Global hardware overrides still apply:

sh
llmfit --memory 24G --ram 64G serve --mcp

MCP client configuration

Add to your MCP client config (e.g. claude_desktop_config.json):

json
{
  "mcpServers": {
    "llmfit": {
      "command": "llmfit",
      "args": ["serve", "--mcp"]
    }
  }
}

Available tools

ToolDescriptionParameters
get_system_specsNode hardware info (RAM, GPU, CPU)None
recommend_modelsTop models for this hardwarelimit?, use_case?, min_fit?, runtime?, license?, sort?
search_modelsFree-text model searchquery, limit?
plan_hardwareHardware requirements for a modelmodel, context?, quant?, target_tps?
get_runtimesInstalled inference runtimesNone
get_installed_modelsModels in local runtimesNone

NATS Event Publishing

When built with the nats feature, llmfit can publish hardware and model events to NATS for integration with coordination systems (e.g.

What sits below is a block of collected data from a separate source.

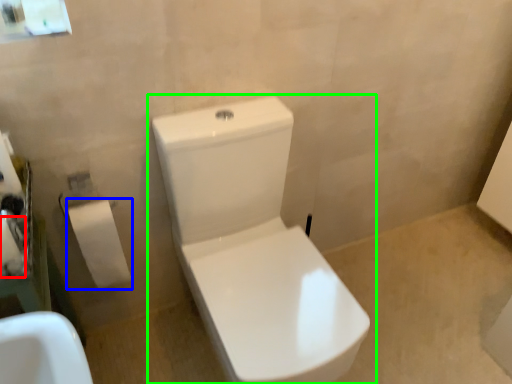 Question: Considering the real-world distances, which object is closest to toilet paper (highlighted by a red box)? toiletry (highlighted by a blue box) or toilet (highlighted by a green box).

Choices:
 (A) toiletry
 (B) toilet

Answer: (A) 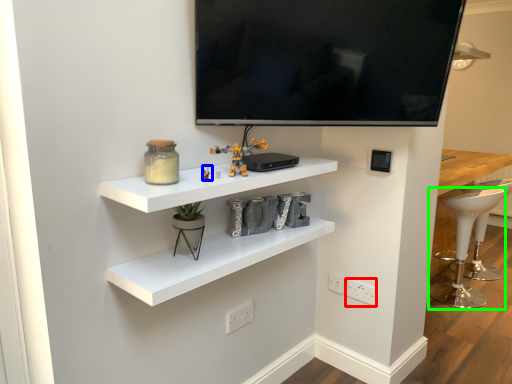 Question: Which is farther away from electric outlet (highlighted by a red box)? toy (highlighted by a blue box) or bar stool (highlighted by a green box)?

Choices:
 (A) toy
 (B) bar stool

Answer: (B) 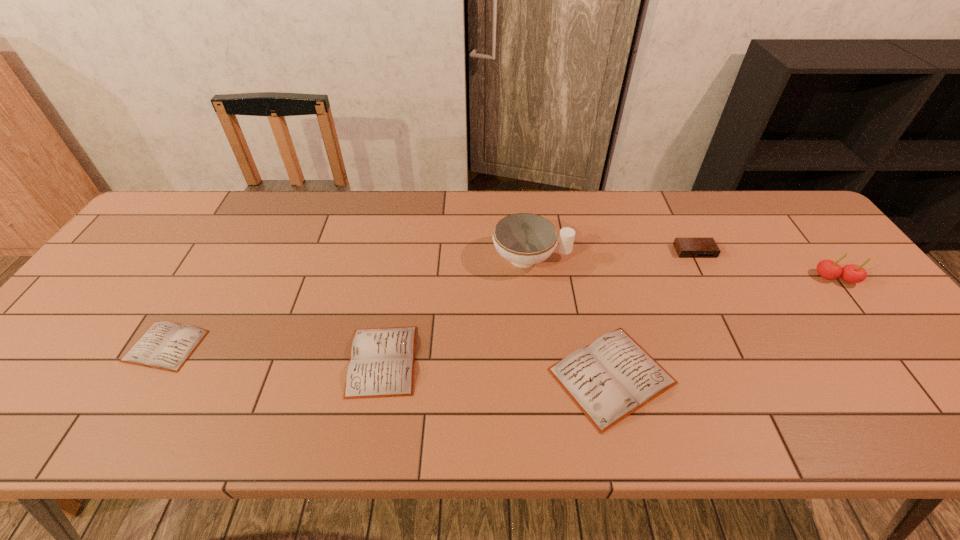 The height and width of the screenshot is (540, 960). I want to click on free space between the tallest diary and the fifth object from left to right, so click(653, 314).

I want to click on unoccupied area between the fifth tallest object and the rightmost object, so click(x=609, y=320).

Identify which object is located as the fifth nearest to the alarm clock. Please provide its 2D coordinates. Your answer should be formatted as a tuple, i.e. [(x, y)], where the tuple contains the x and y coordinates of a point satisfying the conditions above.

[(165, 345)]

Where is `object that is the closest to the leftmost diary`? This screenshot has height=540, width=960. object that is the closest to the leftmost diary is located at coordinates (382, 360).

Identify the location of the closest diary relative to the second diary from left to right. Image resolution: width=960 pixels, height=540 pixels. (609, 379).

Choose which diary is the nearest neighbor to the leftmost object. Please provide its 2D coordinates. Your answer should be formatted as a tuple, i.e. [(x, y)], where the tuple contains the x and y coordinates of a point satisfying the conditions above.

[(382, 360)]

Where is `free region that satisfies the following two spatial constraints: 1. on the back side of the tallest diary; 2. on the side with the handle of the chinaware`? Image resolution: width=960 pixels, height=540 pixels. free region that satisfies the following two spatial constraints: 1. on the back side of the tallest diary; 2. on the side with the handle of the chinaware is located at coordinates (584, 258).

What are the coordinates of `vacant position in the image that satisfies the following two spatial constraints: 1. on the side with the handle of the rightmost diary; 2. on the right side of the chinaware` in the screenshot? It's located at (545, 376).

Locate an element on the screen. The image size is (960, 540). free space in the image that satisfies the following two spatial constraints: 1. on the front face of the alarm clock; 2. on the side with the handle of the chinaware is located at coordinates (698, 258). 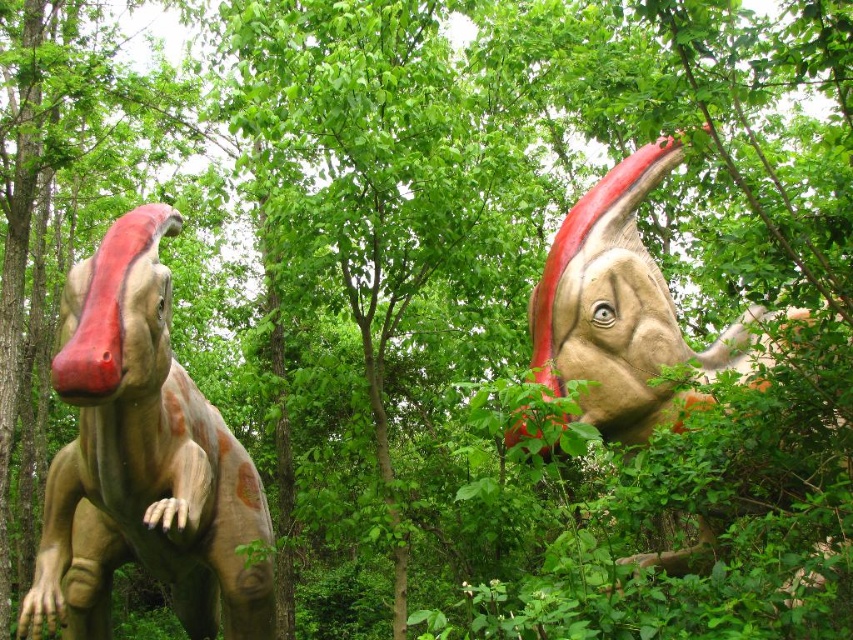 You are a tour guide leading a group through the dinosaur exhibit. You need to ensure that visitors can comfortably walk between the two statues without feeling cramped. The path between the matte brown dinosaur at left and the matte orange dinosaur at upper right must allow for a minimum of 10 feet of space. Based on the scene description, is the current spacing sufficient?

The matte brown dinosaur at left is 15.88 feet from the matte orange dinosaur at upper right, which exceeds the required 10 feet of space. Therefore, the current spacing is sufficient for visitors to comfortably walk between them without feeling cramped.

You are a park visitor who wants to take a photo of both the matte brown dinosaur at left and the matte orange dinosaur at upper right. Since you have a camera with a limited zoom, you need to know which dinosaur is wider to ensure it fits in the frame. Which dinosaur has a greater width?

The matte orange dinosaur at upper right has a greater width than the matte brown dinosaur at left. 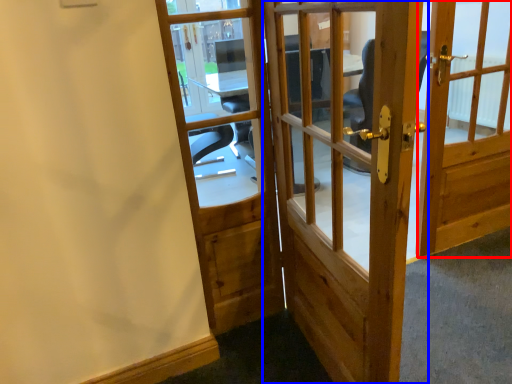 Question: Which object is closer to the camera taking this photo, door (highlighted by a red box) or door (highlighted by a blue box)?

Choices:
 (A) door
 (B) door

Answer: (B) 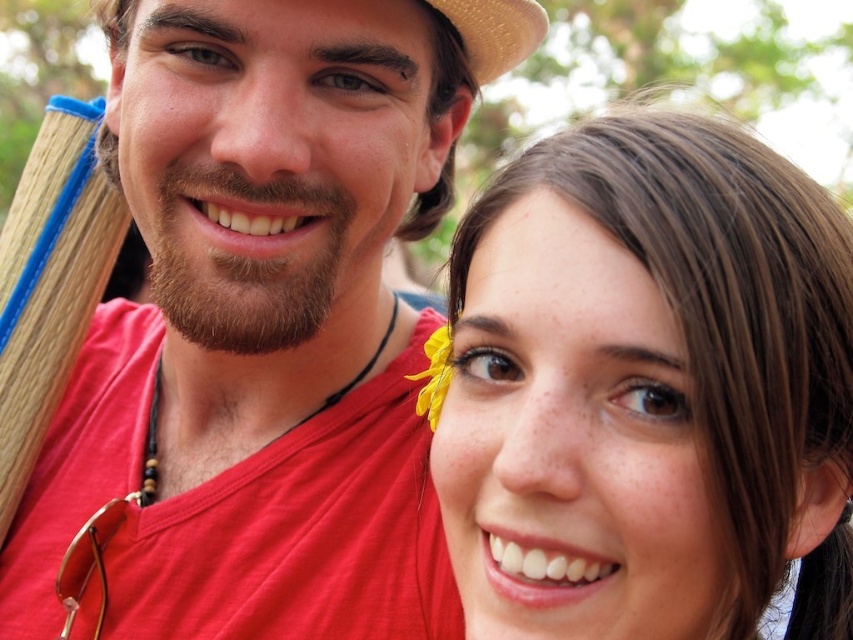 Question: Which of the following is the farthest from the observer?

Choices:
 (A) smooth brown hair at center
 (B) yellow fabric flower at upper center
 (C) matte red shirt at left

Answer: (C)

Question: Does matte red shirt at left appear under smooth brown hair at center?

Choices:
 (A) no
 (B) yes

Answer: (A)

Question: Which object appears farthest from the camera in this image?

Choices:
 (A) smooth brown hair at center
 (B) yellow fabric flower at upper center

Answer: (B)

Question: Which point appears closest to the camera in this image?

Choices:
 (A) coord(399,561)
 (B) coord(676,556)

Answer: (B)

Question: Is matte red shirt at left to the right of smooth brown hair at center from the viewer's perspective?

Choices:
 (A) no
 (B) yes

Answer: (A)

Question: Does matte red shirt at left appear over yellow fabric flower at upper center?

Choices:
 (A) yes
 (B) no

Answer: (A) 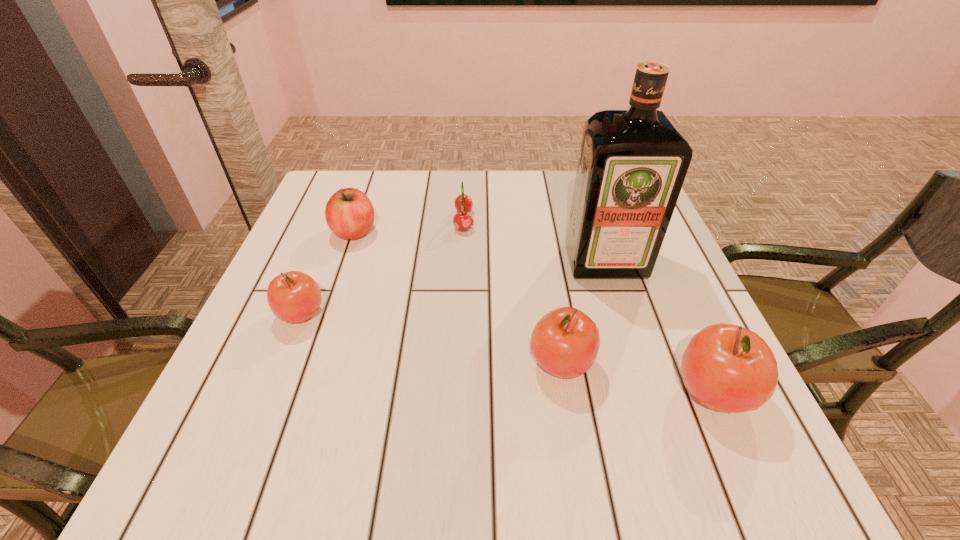 This screenshot has height=540, width=960. In order to click on vacant region located 0.260m on the front label of the tallest object in this screenshot , I will do `click(644, 384)`.

What are the coordinates of `vacant space positioned on the right of the farthest apple` in the screenshot? It's located at (435, 232).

Sympozium membrane).

Build with NATS support

sh
cargo build --features nats

Enable event publishing

sh
llmfit serve --send-events --nats-url nats://localhost:4222
llmfit serve --mcp --send-events  # also works with MCP mode

The NATS_URL environment variable is also supported.

Event subjects

Events are published to llmfit.{event_type}.{hostname}:

SubjectTriggerPayload
llmfit.system.{hostname}Startup + every 60sSystem hardware specs
llmfit.fit.{hostname}After fit analysisModel fit summary
llmfit.plan.{hostname}After plan estimatePlan estimate
llmfit.runtimes.{hostname}Startup + on queryRuntime availability
llmfit.installed.{hostname}Startup + on queryInstalled models

Event envelope

All events are wrapped in a common envelope:

json
{
  "timestamp": "1747058400",
  "hostname": "worker-1",
  "event_type": "system",
  "version": "1",
  "data": { ... }
}

Subscribe to events

sh
nats sub 'llmfit.>'                    # all events from all nodes
nats sub 'llmfit.system.>'             # system specs from all nodes
nats sub 'llmfit.system.worker-1'      # system specs from specific node

Versioning notes

Current API prefix is v1.

If you build long-lived clients, pin to /api/v1/... and validate behavior with the local test script in scripts/test_api.py.